→ BRIEF
Scan the records for the string "during"; copy each line where it occurs.

Dataset entries:
◆ ◆ ◆ ◆ ◆ ◆ ◆
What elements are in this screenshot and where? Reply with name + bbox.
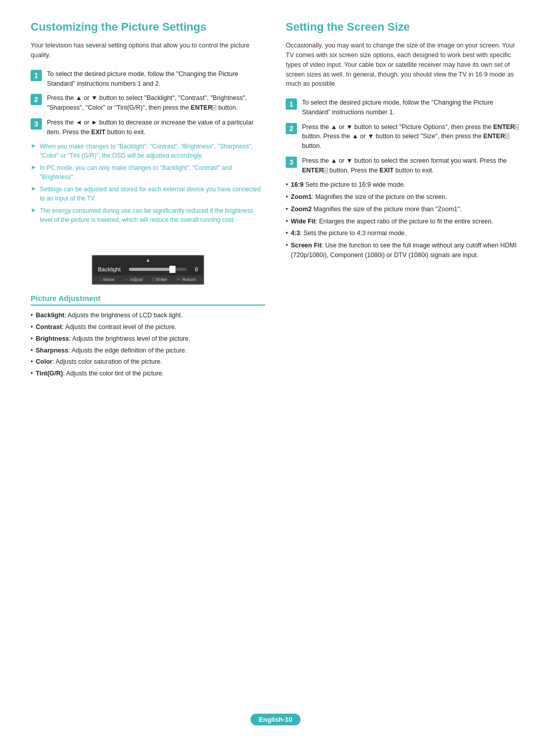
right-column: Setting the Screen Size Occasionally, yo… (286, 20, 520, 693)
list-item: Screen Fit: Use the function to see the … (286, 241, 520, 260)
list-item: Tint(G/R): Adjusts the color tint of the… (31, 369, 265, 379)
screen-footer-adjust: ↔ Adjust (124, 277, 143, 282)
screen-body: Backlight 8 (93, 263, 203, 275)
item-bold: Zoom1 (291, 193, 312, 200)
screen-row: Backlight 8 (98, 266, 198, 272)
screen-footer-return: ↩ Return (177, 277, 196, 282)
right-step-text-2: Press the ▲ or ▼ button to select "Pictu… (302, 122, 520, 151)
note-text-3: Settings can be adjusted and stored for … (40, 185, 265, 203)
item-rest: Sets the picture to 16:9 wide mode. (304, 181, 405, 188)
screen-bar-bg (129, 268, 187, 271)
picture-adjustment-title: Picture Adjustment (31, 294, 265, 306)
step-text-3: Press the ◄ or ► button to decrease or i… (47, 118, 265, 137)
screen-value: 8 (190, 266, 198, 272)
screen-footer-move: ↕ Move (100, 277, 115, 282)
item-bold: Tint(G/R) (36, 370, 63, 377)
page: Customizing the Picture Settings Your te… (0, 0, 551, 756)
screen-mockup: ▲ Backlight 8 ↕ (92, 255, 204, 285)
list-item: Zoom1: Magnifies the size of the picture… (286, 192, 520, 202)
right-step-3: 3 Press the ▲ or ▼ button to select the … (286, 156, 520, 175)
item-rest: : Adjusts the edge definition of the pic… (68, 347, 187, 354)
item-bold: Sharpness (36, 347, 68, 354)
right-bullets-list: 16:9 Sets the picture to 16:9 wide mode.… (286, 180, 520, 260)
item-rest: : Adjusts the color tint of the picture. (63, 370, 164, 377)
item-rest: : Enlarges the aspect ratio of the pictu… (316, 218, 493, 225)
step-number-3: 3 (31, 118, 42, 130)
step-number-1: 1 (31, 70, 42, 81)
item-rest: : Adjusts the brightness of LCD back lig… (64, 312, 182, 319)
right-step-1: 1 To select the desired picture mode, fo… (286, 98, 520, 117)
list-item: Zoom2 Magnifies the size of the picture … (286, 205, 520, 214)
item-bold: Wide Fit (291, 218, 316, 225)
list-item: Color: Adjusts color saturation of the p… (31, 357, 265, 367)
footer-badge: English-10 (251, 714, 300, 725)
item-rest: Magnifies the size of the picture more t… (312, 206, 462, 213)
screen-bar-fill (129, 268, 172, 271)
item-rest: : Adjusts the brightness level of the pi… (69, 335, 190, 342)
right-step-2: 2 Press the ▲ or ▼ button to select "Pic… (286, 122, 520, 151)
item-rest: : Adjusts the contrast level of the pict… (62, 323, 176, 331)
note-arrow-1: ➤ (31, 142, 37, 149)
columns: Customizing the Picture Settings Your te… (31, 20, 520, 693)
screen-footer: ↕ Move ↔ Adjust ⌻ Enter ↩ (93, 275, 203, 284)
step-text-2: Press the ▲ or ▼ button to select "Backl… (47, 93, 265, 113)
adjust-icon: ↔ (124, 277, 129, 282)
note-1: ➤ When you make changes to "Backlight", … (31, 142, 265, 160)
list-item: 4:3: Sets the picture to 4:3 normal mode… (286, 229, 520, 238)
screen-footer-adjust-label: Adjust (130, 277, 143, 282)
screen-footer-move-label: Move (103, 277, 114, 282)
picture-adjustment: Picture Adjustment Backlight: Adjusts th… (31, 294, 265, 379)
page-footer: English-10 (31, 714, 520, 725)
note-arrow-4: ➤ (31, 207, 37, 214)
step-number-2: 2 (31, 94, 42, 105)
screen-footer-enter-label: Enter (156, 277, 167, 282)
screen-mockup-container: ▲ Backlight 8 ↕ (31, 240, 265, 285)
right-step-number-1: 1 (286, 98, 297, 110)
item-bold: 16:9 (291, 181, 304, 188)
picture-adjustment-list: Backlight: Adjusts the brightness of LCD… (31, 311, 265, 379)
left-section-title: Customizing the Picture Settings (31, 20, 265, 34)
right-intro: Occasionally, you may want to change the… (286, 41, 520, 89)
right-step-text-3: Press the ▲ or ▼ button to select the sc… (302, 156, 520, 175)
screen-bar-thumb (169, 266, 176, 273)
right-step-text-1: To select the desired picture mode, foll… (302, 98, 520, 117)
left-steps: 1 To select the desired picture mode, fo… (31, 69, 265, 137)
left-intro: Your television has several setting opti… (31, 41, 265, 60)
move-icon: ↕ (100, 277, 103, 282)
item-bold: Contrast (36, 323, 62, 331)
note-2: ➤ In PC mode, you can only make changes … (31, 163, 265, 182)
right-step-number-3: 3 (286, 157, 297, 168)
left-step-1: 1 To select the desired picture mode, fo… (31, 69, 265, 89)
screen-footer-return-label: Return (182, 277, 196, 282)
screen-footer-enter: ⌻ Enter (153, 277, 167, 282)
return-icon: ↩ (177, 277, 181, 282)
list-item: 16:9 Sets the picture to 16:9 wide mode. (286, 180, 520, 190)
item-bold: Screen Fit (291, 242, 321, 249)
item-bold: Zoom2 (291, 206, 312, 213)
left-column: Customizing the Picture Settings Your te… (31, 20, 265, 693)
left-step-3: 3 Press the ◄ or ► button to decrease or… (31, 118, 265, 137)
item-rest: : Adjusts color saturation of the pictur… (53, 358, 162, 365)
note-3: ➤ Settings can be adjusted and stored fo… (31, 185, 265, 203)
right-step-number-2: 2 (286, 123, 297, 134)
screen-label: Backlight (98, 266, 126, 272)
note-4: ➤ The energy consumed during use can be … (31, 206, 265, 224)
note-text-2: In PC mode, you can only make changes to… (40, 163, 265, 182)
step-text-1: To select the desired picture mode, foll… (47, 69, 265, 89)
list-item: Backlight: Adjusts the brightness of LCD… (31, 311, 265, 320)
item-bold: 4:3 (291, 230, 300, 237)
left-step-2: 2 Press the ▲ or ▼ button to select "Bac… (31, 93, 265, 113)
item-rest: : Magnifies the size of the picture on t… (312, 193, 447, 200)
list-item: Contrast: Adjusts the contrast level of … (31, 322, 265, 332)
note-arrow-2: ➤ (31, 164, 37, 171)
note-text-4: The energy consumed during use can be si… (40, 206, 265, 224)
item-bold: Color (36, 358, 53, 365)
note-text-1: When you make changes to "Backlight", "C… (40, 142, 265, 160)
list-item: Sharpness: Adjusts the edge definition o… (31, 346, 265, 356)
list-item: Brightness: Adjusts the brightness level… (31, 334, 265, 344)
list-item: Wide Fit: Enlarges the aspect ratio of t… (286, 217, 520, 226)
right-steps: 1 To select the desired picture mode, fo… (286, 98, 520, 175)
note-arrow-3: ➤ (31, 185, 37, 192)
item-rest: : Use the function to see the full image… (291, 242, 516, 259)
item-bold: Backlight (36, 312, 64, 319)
◆ ◆ ◆ ◆ ◆ ◆ ◆
→ EXERCISE SOLUTION
note-4: ➤ The energy consumed during use can be … (31, 206, 265, 224)
note-text-4: The energy consumed during use can be si… (40, 206, 265, 224)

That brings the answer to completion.